L’obiettivo della struttura è interagire con aziende, startup, università, clienti e società civile seguendo un modello di innovazione distribuita (open innovation) per sviluppare tecnologie e nuovi modelli organizzativi con l’ambizione di creare le condizioni per coinvolgere il territorio e l’ecosistema con cui il Gruppo entra in contatto nel perseguire risultati di eccellenza anche in futuro e generare così valore per la collettività.

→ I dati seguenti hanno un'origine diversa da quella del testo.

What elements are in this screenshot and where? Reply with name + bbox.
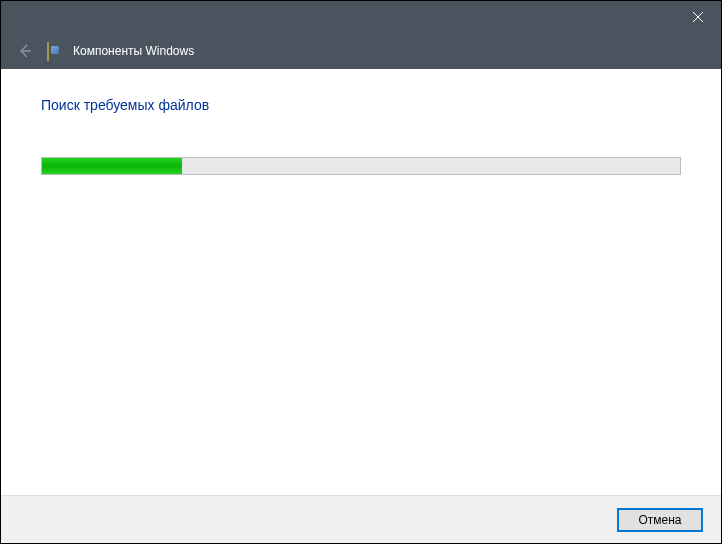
- header-bar: Компоненты Windows: [1, 33, 721, 69]
- page-heading: Поиск требуемых файлов: [41, 97, 681, 113]
- close-icon: [693, 12, 703, 22]
- content-area: Поиск требуемых файлов: [1, 69, 721, 175]
- cancel-button[interactable]: Отмена: [617, 508, 703, 532]
- titlebar: [1, 1, 721, 33]
- window-title: Компоненты Windows: [73, 44, 194, 58]
- progress-fill: [42, 158, 182, 174]
- back-arrow-icon: [17, 43, 33, 59]
- footer-bar: Отмена: [1, 495, 721, 543]
- close-button[interactable]: [675, 1, 721, 33]
- progress-bar: [41, 157, 681, 175]
- windows-features-icon: [47, 43, 63, 59]
- back-button: [13, 39, 37, 63]
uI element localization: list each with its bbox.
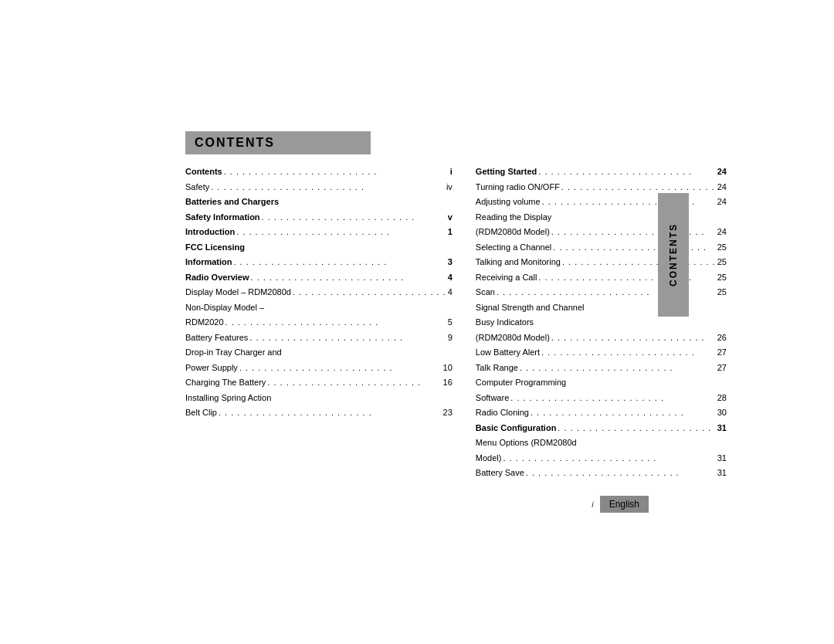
toc-entry-basic-config: Basic Configuration . . . . . . . . . . …	[476, 422, 727, 435]
sidebar-label: CONTENTS	[668, 223, 679, 286]
entry-label-rdm2080d-busy: (RDM2080d Model)	[476, 331, 550, 344]
entry-page-receiving-call: 25	[717, 271, 727, 284]
entry-label-display-model: Display Model – RDM2080d	[185, 286, 291, 299]
entry-dots-display-model: . . . . . . . . . . . . . . . . . . . . …	[293, 286, 446, 299]
toc-entry-computer-programming: Computer Programming	[476, 376, 727, 389]
entry-dots-radio-cloning: . . . . . . . . . . . . . . . . . . . . …	[531, 406, 716, 419]
toc-entry-getting-started: Getting Started . . . . . . . . . . . . …	[476, 165, 727, 178]
toc-entry-talking-monitoring: Talking and Monitoring . . . . . . . . .…	[476, 256, 727, 269]
sidebar-tab: CONTENTS	[658, 193, 689, 317]
toc-entry-selecting-channel: Selecting a Channel . . . . . . . . . . …	[476, 241, 727, 254]
toc-entry-turning-radio: Turning radio ON/OFF . . . . . . . . . .…	[476, 181, 727, 194]
entry-label-model-page: Model)	[476, 452, 502, 465]
entry-label-non-display: Non-Display Model –	[185, 303, 264, 312]
entry-page-power-supply: 10	[443, 361, 453, 375]
toc-entry-power-supply: Power Supply . . . . . . . . . . . . . .…	[185, 361, 453, 375]
toc-entry-radio-overview: Radio Overview . . . . . . . . . . . . .…	[185, 271, 453, 284]
entry-dots-safety: . . . . . . . . . . . . . . . . . . . . …	[211, 181, 445, 194]
toc-entry-reading-display: Reading the Display	[476, 211, 727, 224]
entry-label-fcc-info: Information	[185, 256, 232, 269]
entry-dots-introduction: . . . . . . . . . . . . . . . . . . . . …	[236, 225, 446, 239]
entry-label-battery-features: Battery Features	[185, 331, 248, 344]
entry-label-software: Software	[476, 391, 509, 405]
toc-entry-introduction: Introduction . . . . . . . . . . . . . .…	[185, 225, 453, 239]
toc-entry-radio-cloning: Radio Cloning . . . . . . . . . . . . . …	[476, 406, 727, 419]
toc-entry-battery-features: Battery Features . . . . . . . . . . . .…	[185, 331, 453, 344]
entry-dots-getting-started: . . . . . . . . . . . . . . . . . . . . …	[538, 165, 715, 178]
entry-label-batteries-chargers: Batteries and Chargers	[185, 197, 279, 206]
entry-page-contents: i	[450, 165, 453, 178]
entry-page-radio-overview: 4	[448, 271, 453, 284]
entry-label-turning-radio: Turning radio ON/OFF	[476, 181, 560, 194]
entry-page-display-model: 4	[448, 286, 453, 299]
entry-page-safety-info: v	[448, 211, 453, 224]
entry-dots-rdm2080d-busy: . . . . . . . . . . . . . . . . . . . . …	[551, 331, 716, 344]
entry-label-getting-started: Getting Started	[476, 165, 537, 178]
entry-dots-contents: . . . . . . . . . . . . . . . . . . . . …	[224, 165, 449, 178]
toc-entry-scan: Scan . . . . . . . . . . . . . . . . . .…	[476, 286, 727, 299]
toc-entry-installing-spring: Installing Spring Action	[185, 391, 453, 405]
entry-label-basic-config: Basic Configuration	[476, 422, 557, 435]
entry-label-reading-display: Reading the Display	[476, 212, 551, 222]
entry-label-introduction: Introduction	[185, 225, 235, 239]
entry-dots-battery-features: . . . . . . . . . . . . . . . . . . . . …	[249, 331, 446, 344]
toc-entry-batteries-chargers: Batteries and Chargers	[185, 195, 453, 208]
entry-label-busy-indicators: Busy Indicators	[476, 317, 534, 327]
entry-dots-fcc-info: . . . . . . . . . . . . . . . . . . . . …	[234, 256, 446, 269]
entry-dots-battery-save: . . . . . . . . . . . . . . . . . . . . …	[526, 466, 716, 480]
entry-dots-model-page: . . . . . . . . . . . . . . . . . . . . …	[503, 452, 715, 465]
toc-entry-battery-save: Battery Save . . . . . . . . . . . . . .…	[476, 466, 727, 480]
entry-page-battery-save: 31	[717, 466, 727, 480]
entry-page-rdm2080d-display: 24	[717, 225, 727, 239]
toc-entry-adjusting-volume: Adjusting volume . . . . . . . . . . . .…	[476, 195, 727, 208]
entry-dots-rdm2020: . . . . . . . . . . . . . . . . . . . . …	[225, 316, 446, 329]
entry-label-rdm2020: RDM2020	[185, 316, 224, 329]
entry-page-scan: 25	[717, 286, 727, 299]
entry-label-computer-programming: Computer Programming	[476, 378, 566, 387]
entry-label-contents: Contents	[185, 165, 222, 178]
entry-dots-receiving-call: . . . . . . . . . . . . . . . . . . . . …	[538, 271, 715, 284]
toc-entry-belt-clip: Belt Clip . . . . . . . . . . . . . . . …	[185, 406, 453, 419]
entry-dots-adjusting-volume: . . . . . . . . . . . . . . . . . . . . …	[542, 195, 716, 208]
entry-page-rdm2080d-busy: 26	[717, 331, 727, 344]
toc-entry-menu-options: Menu Options (RDM2080d	[476, 436, 727, 449]
footer: i English	[185, 496, 649, 513]
toc-entry-display-model: Display Model – RDM2080d . . . . . . . .…	[185, 286, 453, 299]
entry-page-getting-started: 24	[717, 165, 727, 178]
entry-page-rdm2020: 5	[448, 316, 453, 329]
entry-page-belt-clip: 23	[443, 406, 453, 419]
entry-label-talking-monitoring: Talking and Monitoring	[476, 256, 561, 269]
entry-label-adjusting-volume: Adjusting volume	[476, 195, 541, 208]
toc-entry-software: Software . . . . . . . . . . . . . . . .…	[476, 391, 727, 405]
entry-dots-radio-overview: . . . . . . . . . . . . . . . . . . . . …	[251, 271, 446, 284]
toc-entry-drop-in-tray: Drop-in Tray Charger and	[185, 346, 453, 359]
entry-page-model-page: 31	[717, 452, 727, 465]
entry-dots-charging-battery: . . . . . . . . . . . . . . . . . . . . …	[267, 376, 441, 389]
entry-page-safety: iv	[446, 181, 453, 194]
toc-entry-contents: Contents . . . . . . . . . . . . . . . .…	[185, 165, 453, 178]
entry-label-talk-range: Talk Range	[476, 361, 518, 375]
toc-entry-rdm2080d-busy: (RDM2080d Model) . . . . . . . . . . . .…	[476, 331, 727, 344]
entry-label-fcc: FCC Licensing	[185, 242, 245, 252]
contents-title: CONTENTS	[195, 136, 275, 149]
entry-label-charging-battery: Charging The Battery	[185, 376, 266, 389]
entry-label-scan: Scan	[476, 286, 495, 299]
entry-page-battery-features: 9	[448, 331, 453, 344]
entry-dots-power-supply: . . . . . . . . . . . . . . . . . . . . …	[239, 361, 442, 375]
entry-label-signal-strength: Signal Strength and Channel	[476, 303, 585, 312]
entry-page-introduction: 1	[448, 225, 453, 239]
entry-page-fcc-info: 3	[448, 256, 453, 269]
entry-page-talk-range: 27	[717, 361, 727, 375]
entry-label-drop-in-tray: Drop-in Tray Charger and	[185, 347, 282, 357]
page-number: i	[592, 500, 593, 509]
entry-page-selecting-channel: 25	[717, 241, 727, 254]
entry-page-adjusting-volume: 24	[717, 195, 727, 208]
entry-page-low-battery: 27	[717, 346, 727, 359]
entry-label-selecting-channel: Selecting a Channel	[476, 241, 551, 254]
toc-entry-model-page: Model) . . . . . . . . . . . . . . . . .…	[476, 452, 727, 465]
toc-entry-low-battery: Low Battery Alert . . . . . . . . . . . …	[476, 346, 727, 359]
entry-dots-talking-monitoring: . . . . . . . . . . . . . . . . . . . . …	[562, 256, 716, 269]
entry-label-power-supply: Power Supply	[185, 361, 238, 375]
entry-label-rdm2080d-display: (RDM2080d Model)	[476, 225, 550, 239]
toc-entry-rdm2020: RDM2020 . . . . . . . . . . . . . . . . …	[185, 316, 453, 329]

Credem, tra i principali gruppi bancari italiani e tra i più solidi d’Europa(*), ha recentemente deciso di anticipare l’acquisto a titolo definitivo dei locali occupati dalle Officine al Parco Innovazione, inizialmente acquisiti con la formula del “rent to buy”. L’operazione è stata perfezionata con STU Reggiane SpA, la società che ha condotto il progetto di riqualificazione delle storiche Officine Meccaniche Reggiane facendo diventare quest’area il nuovo polo culturale e tecnologico di Reggio Emilia. Tale scelta conferma la strategia della banca di proseguire negli investimenti sul territorio per sostenere iniziative che contribuiscano a generare un ecosistema dell’innovazione per favorire il benessere della collettività come nel caso del progetto di sviluppo del Parco Innovazione di Reggio Emilia.
Le Officine Credem si estendono per oltre 800 metri quadri ed hanno una capienza complessiva di circa 150 persone. L’ambiente è stato progettato in modo accessibile per abilitare dinamiche di lavoro ibride e di contaminazione con aziende e stakeholder esterni potenziando al massimo il benessere di tutti coloro che decideranno di condividerlo. E’ dotato di un’area dedicata alla realizzazione di eventi che è aperta agli attori dell’ecosistema del territorio, anche a potenziali partner e altri soggetti che operano nelle nuove strutture dell’area.